▶ [What this task involves]
Exact copies of all entries are needed. Pictures are to be left out.

▶ [Provided information]
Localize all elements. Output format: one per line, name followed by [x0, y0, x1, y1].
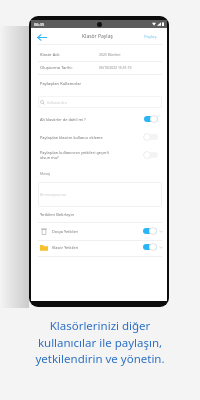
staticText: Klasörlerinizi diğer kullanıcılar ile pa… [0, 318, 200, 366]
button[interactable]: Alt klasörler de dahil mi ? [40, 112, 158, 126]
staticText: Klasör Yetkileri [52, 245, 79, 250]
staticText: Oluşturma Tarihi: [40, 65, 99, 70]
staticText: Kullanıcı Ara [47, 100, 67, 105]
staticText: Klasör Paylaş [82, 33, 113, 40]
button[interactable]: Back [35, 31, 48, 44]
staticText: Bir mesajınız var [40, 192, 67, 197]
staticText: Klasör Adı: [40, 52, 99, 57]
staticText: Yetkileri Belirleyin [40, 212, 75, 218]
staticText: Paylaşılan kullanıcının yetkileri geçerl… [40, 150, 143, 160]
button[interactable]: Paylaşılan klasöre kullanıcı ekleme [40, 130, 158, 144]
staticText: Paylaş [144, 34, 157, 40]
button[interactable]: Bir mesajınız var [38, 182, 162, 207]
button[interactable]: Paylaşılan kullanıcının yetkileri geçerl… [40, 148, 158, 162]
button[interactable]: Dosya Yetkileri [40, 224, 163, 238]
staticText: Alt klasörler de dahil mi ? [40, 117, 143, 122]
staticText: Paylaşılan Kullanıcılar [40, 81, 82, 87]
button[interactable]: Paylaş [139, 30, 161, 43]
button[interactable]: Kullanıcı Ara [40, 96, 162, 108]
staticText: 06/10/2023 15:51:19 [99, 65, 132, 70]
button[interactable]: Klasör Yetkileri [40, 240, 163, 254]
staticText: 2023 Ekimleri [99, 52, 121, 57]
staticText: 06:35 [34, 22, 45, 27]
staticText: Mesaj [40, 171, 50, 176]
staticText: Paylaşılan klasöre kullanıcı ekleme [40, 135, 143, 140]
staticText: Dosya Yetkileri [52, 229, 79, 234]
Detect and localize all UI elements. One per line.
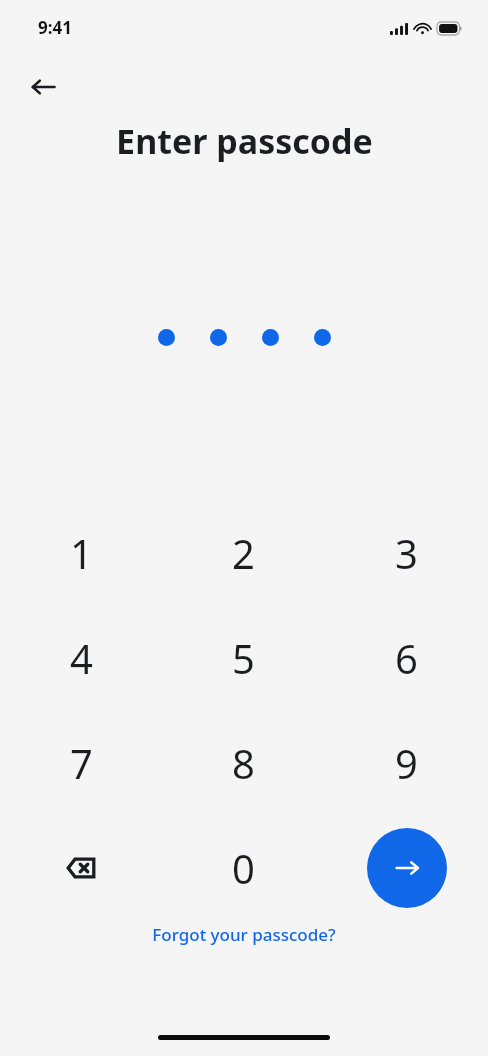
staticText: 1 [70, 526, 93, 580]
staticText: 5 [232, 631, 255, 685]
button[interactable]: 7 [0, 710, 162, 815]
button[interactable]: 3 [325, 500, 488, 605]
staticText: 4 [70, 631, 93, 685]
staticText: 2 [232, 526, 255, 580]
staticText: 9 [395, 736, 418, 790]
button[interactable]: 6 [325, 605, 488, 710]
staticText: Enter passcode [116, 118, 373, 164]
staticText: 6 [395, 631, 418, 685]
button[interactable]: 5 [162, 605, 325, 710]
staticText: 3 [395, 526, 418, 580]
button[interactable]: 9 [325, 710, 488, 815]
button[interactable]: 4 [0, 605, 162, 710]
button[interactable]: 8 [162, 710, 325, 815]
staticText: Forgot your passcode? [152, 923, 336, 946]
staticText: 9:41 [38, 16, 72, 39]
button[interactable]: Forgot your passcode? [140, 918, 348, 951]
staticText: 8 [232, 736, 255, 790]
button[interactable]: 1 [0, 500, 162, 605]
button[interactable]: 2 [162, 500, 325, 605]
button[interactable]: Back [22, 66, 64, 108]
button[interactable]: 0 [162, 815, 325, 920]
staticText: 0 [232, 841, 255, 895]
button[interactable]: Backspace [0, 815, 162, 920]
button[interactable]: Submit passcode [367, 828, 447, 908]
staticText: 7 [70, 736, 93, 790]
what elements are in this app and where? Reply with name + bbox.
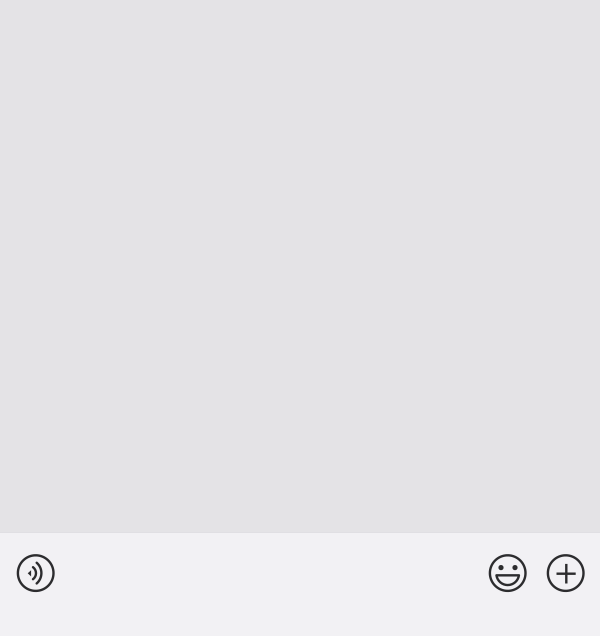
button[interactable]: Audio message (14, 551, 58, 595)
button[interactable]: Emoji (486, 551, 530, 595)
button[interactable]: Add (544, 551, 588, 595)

▶ [Answer to this problem]
Localize all elements. Output format: one per line, name followed by [x0, y0, x1, y1].
staticText: Klasörlerinizi diğer kullanıcılar ile pa… [0, 318, 200, 366]
button[interactable]: Alt klasörler de dahil mi ? [40, 112, 158, 126]
staticText: Klasör Yetkileri [52, 245, 79, 250]
staticText: Oluşturma Tarihi: [40, 65, 99, 70]
staticText: Kullanıcı Ara [47, 100, 67, 105]
staticText: Klasör Paylaş [82, 33, 113, 40]
button[interactable]: Back [35, 31, 48, 44]
staticText: Bir mesajınız var [40, 192, 67, 197]
staticText: Klasör Adı: [40, 52, 99, 57]
staticText: Yetkileri Belirleyin [40, 212, 75, 218]
staticText: Paylaşılan kullanıcının yetkileri geçerl… [40, 150, 143, 160]
button[interactable]: Paylaşılan klasöre kullanıcı ekleme [40, 130, 158, 144]
staticText: Paylaş [144, 34, 157, 40]
button[interactable]: Bir mesajınız var [38, 182, 162, 207]
button[interactable]: Paylaşılan kullanıcının yetkileri geçerl… [40, 148, 158, 162]
button[interactable]: Dosya Yetkileri [40, 224, 163, 238]
staticText: Alt klasörler de dahil mi ? [40, 117, 143, 122]
staticText: Paylaşılan Kullanıcılar [40, 81, 82, 87]
button[interactable]: Paylaş [139, 30, 161, 43]
button[interactable]: Kullanıcı Ara [40, 96, 162, 108]
staticText: 06/10/2023 15:51:19 [99, 65, 132, 70]
button[interactable]: Klasör Yetkileri [40, 240, 163, 254]
staticText: 2023 Ekimleri [99, 52, 121, 57]
staticText: 06:35 [34, 22, 45, 27]
staticText: Mesaj [40, 171, 50, 176]
staticText: Paylaşılan klasöre kullanıcı ekleme [40, 135, 143, 140]
staticText: Dosya Yetkileri [52, 229, 79, 234]
Detect and localize all UI elements. One per line.
staticText: 1 [70, 526, 93, 580]
staticText: 5 [232, 631, 255, 685]
button[interactable]: 7 [0, 710, 162, 815]
button[interactable]: 3 [325, 500, 488, 605]
staticText: 4 [70, 631, 93, 685]
staticText: 2 [232, 526, 255, 580]
staticText: 9 [395, 736, 418, 790]
button[interactable]: 6 [325, 605, 488, 710]
staticText: Enter passcode [116, 118, 373, 164]
staticText: 6 [395, 631, 418, 685]
button[interactable]: 5 [162, 605, 325, 710]
staticText: 3 [395, 526, 418, 580]
button[interactable]: 9 [325, 710, 488, 815]
button[interactable]: 4 [0, 605, 162, 710]
button[interactable]: 8 [162, 710, 325, 815]
staticText: Forgot your passcode? [152, 923, 336, 946]
staticText: 9:41 [38, 16, 72, 39]
button[interactable]: Forgot your passcode? [140, 918, 348, 951]
staticText: 8 [232, 736, 255, 790]
button[interactable]: 1 [0, 500, 162, 605]
button[interactable]: 2 [162, 500, 325, 605]
button[interactable]: Back [22, 66, 64, 108]
button[interactable]: 0 [162, 815, 325, 920]
staticText: 0 [232, 841, 255, 895]
button[interactable]: Backspace [0, 815, 162, 920]
button[interactable]: Submit passcode [367, 828, 447, 908]
staticText: 7 [70, 736, 93, 790]
what elements are in this app and where? Reply with name + bbox.
button[interactable]: Audio message (14, 551, 58, 595)
button[interactable]: Emoji (486, 551, 530, 595)
button[interactable]: Add (544, 551, 588, 595)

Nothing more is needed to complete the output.